Sicher, und da haben Sie recht, erlebte ich die Geschichte von Anfang an als Zeitzeuge mit, wie die Gründungsphase unseres Landes, die Zeit der Teilung, als Bonn Bundeshauptstadt war, bis heute zur heutigen Rolle NRW.
Sie schreiben, dass kein Geschichtsbuch das ausdrücken kann, was ich persönlich in all diesen Jahren erlebt habe. Ob nun wirklich, gerade meine persönlichen Geschichten, die Geschichte unseres Landes ausmachen, glaube ich kaum. Dafür habe ich zu einfach und zu bescheiden gelebt.
Grundlagen für unseren heutigen Wohlstand
Aber Sie haben recht, wenn Sie sagen, dass meine Generation derzeit schließlich die Grundlagen für unseren heutigen Wohlstand und unser freiheitliches, demokratisches und soziales Miteinander geschaffen habe…. „Dafür gebührt Ihnen Dank. Ich hoffe deshalb auch, dass die jüngeren Menschen von ihrer langen Lebenserfahrung etwas mitnehmen können“.
Sehr geehrter Herr Ministerpräsident, ich denke, dass ich als Mutter und Großmutter genügend Sorge dafür getragen habe und meine Werte an meine Kinder und Enkel weitergeben konnte: Unter anderem für ein friedliches Miteinander aller Kulturen. Ich hoffe und bete, dass ein drittes Reich, so wie ich es erlebt habe, mit Krieg und Zerstörung, Tod, Elend und Massenvernichtung der nachfolgenden Generation erspart bleibt.

Landrat Dr. Kai Zwicker
Lieber Landrat Herr Dr. Zwicker, danke auch für Glückwünsche, und auch Sie schreiben, dass ich an meinem Festtag auf ein ereignisreiches Leben zurückblicke. Sie haben recht, ja, ich habe in allen den Jahren schöne Zeiten erlebt, an die ich mich heute noch gerne erinnere.

Ralf Steiger-Volksbank Erle
Lieber Herr Steiger, ich weiß, dass meine Anteile bei ihrer Volksbank gut angelegt sind. Das freut mich natürlich ganz besonders, obwohl ich mir davon ja nicht mehr viel kaufen kann.
Aber besonders gut hat mir, neben den tollen Blumenstrauß, ihr Spruch von Ingmar Bergmann gefallen.
Älterwerden ist wie auf einen Berg steigen.
Je höher man kommt, desto mehr Kräfte sind verbraucht, aber umso weiter kann man sehen.

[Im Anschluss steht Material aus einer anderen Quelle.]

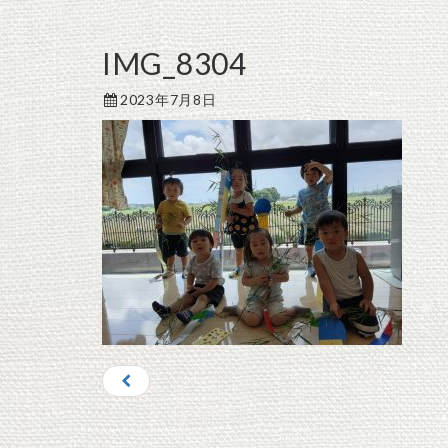
IMG_8304
2023年7月8日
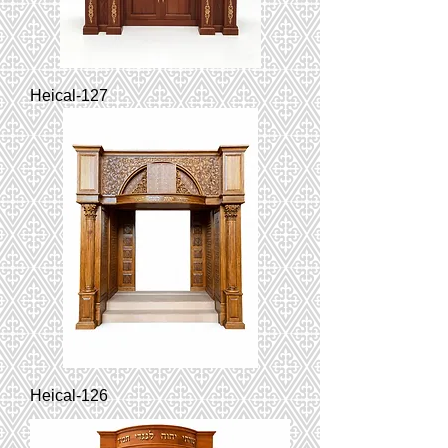
Heical-127
Heical-126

Besser hätte ich es auch nicht ausdrücken können, denn wenn der Geist nicht mehr gestärkt und das Fleisch schwach ist, dann besinnt man sich auf die kurzen und glücklichen Momente.
Auf die 101
Das Wichtigste jedoch für mich heute ist, dass ich keine Schmerzen habe, noch schmecken, riechen und hören kann und ein schönes Zimmer mit einem weichen Bett besitze.
Nun hoffe ich nach all den Aufregungen und einer wirklich gelungenen Geburtstagsfeier am Sonntag mit meinen Kindern, dass ich noch ein Jahr dranhängen kann. Schauen wir mal!